Ghana has a film business not a movie industry - KSM

Kwaku Sintim-Misa Kwaku Sintim-Misa

Comedian and talk show host, Kwaku Sintim-Misa, popularly known as KSM, says Ghana has a film business and not a movie industry.

According to the actor, there is certain constituent of film-making which is required to make an industry vibrant but some of those things are lacking in Ghana.

“An industry is well structured and well-coordinated when there is more benefit to derive from an effective industry than we have now, yes, there are people who have been engaged in the business of film, people have doubled in film, but I think there is a film business, not a movie industry.”

He made the assertion in an interview with KMJ on Daybreak Hitz (Showbiz Review) on Hitz FM. He continued that, “In a very well structured industry, we have the writers, directors, distributors and those who basically fund the film, but Ghana is like a one-man crusade.”

“So we have a loose association of people doing films here and there but I do not think this qualifies to be called a movie industry,” he told KMJ KSM disagreed with the assertion by some industry players that the problems that have bedevilled the industry preventing it from being successful is the lack of finance.

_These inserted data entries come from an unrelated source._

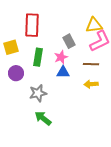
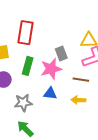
pink star: (61, 57) -> (51, 69), size x1.5
blue triangle: (63, 72) -> (50, 93), moved

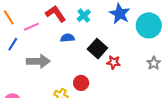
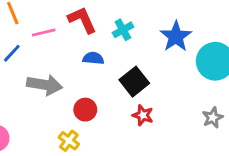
red star: (114, 62) -> (143, 115), moved
red circle: (81, 83) -> (85, 110), moved

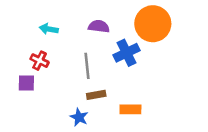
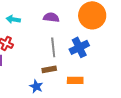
blue cross: (126, 53) -> (79, 47), moved
gray line: (87, 66) -> (53, 47), moved

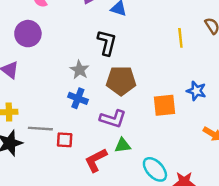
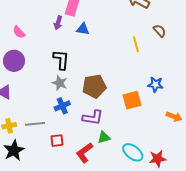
black L-shape: (107, 43) -> (61, 60), moved
blue cross: (78, 98) -> (62, 106), turned -35
gray line: (40, 129) -> (35, 124), moved

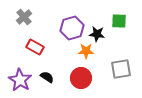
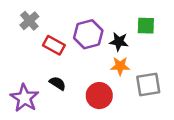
red rectangle: (35, 47) -> (54, 45), moved
orange star: (86, 51) -> (120, 66), moved
black semicircle: (47, 77) -> (58, 83), moved

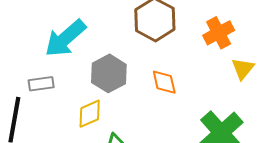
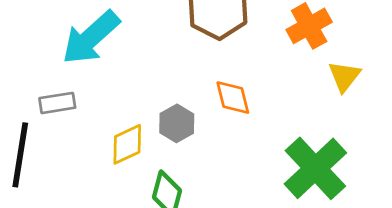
gray hexagon: (109, 73) -> (177, 123), moved, size x0.7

The ‘Afia Siriboe’ star thinks “the problem is not the money; it is the fact that we don’t have an active film viewing base to support it for anybody to throw their money in it because chances are they will not get their money back.”

“People who invest are looking to grow their money and not to do charity work,” he said.

In 2016 Budget read by Finance Minister Seth Terkper, he announced that an amount of GH?38,918,393.00 has been allocated to the Tourism, Culture and Creative Arts sector.

The ‘Thank God is Friday’ TV host sharing his opinion on the allocation to the sector said “It sounds great, but I am looking forward to hear about the breakdown, how much of the money is going to be invested in what, giving it to the creative industry, in general, is so wide and vague.”